### Exercise materials ###

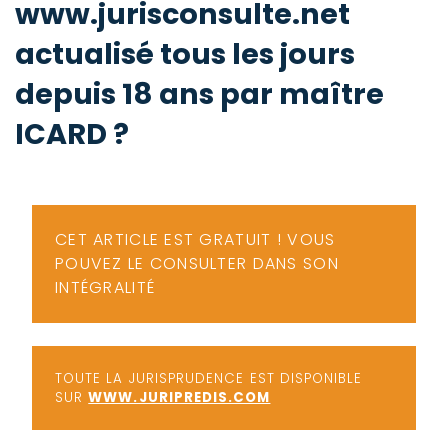
www.jurisconsulte.net
-
a
c
actualisé tous les jours
2
F
depuis 18 ans par maître
L
u
ICARD ?
CET ARTICLE EST GRATUIT ! VOUS
POUVEZ LE CONSULTER DANS SON
INTÉGRALITÉ
TOUTE LA JURISPRUDENCE EST DISPONIBLE
SUR
WWW.JURIPREDIS.COM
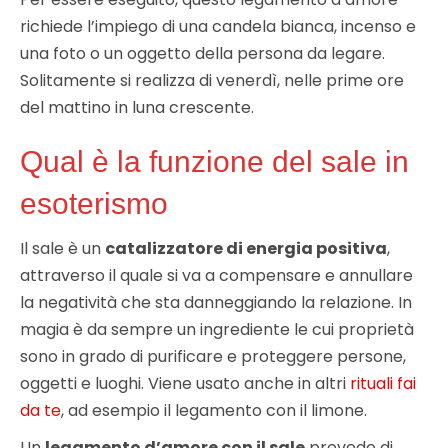
richiede l’impiego di una candela bianca, incenso e
una foto o un oggetto della persona da legare.
Solitamente si realizza di venerdì, nelle prime ore
del mattino in luna crescente.
Qual è la funzione del sale in
esoterismo
Il sale è un
catalizzatore di energia positiva
,
attraverso il quale si va a compensare e annullare
la negatività che sta danneggiando la relazione. In
magia è da sempre un ingrediente le cui proprietà
sono in grado di purificare e proteggere persone,
oggetti e luoghi. Viene usato anche in altri
rituali fai
da te
, ad esempio il legamento con il limone.
Un
legamento d’amore con il sale
prevede di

###

## Directions for this task
Quote the listing above in full, except for the pictures.

## Solution for this exercise
www.jurisconsulte.net
-
a
c
actualisé tous les jours
2
F
depuis 18 ans par maître
L
u
ICARD ?
CET ARTICLE EST GRATUIT ! VOUS
POUVEZ LE CONSULTER DANS SON
INTÉGRALITÉ
TOUTE LA JURISPRUDENCE EST DISPONIBLE
SUR
WWW.JURIPREDIS.COM
richiede l’impiego di una candela bianca, incenso e
una foto o un oggetto della persona da legare.
Solitamente si realizza di venerdì, nelle prime ore
del mattino in luna crescente.
Qual è la funzione del sale in
esoterismo
Il sale è un
catalizzatore di energia positiva
,
attraverso il quale si va a compensare e annullare
la negatività che sta danneggiando la relazione. In
magia è da sempre un ingrediente le cui proprietà
sono in grado di purificare e proteggere persone,
oggetti e luoghi. Viene usato anche in altri
rituali fai
da te
, ad esempio il legamento con il limone.
Un
legamento d’amore con il sale
prevede di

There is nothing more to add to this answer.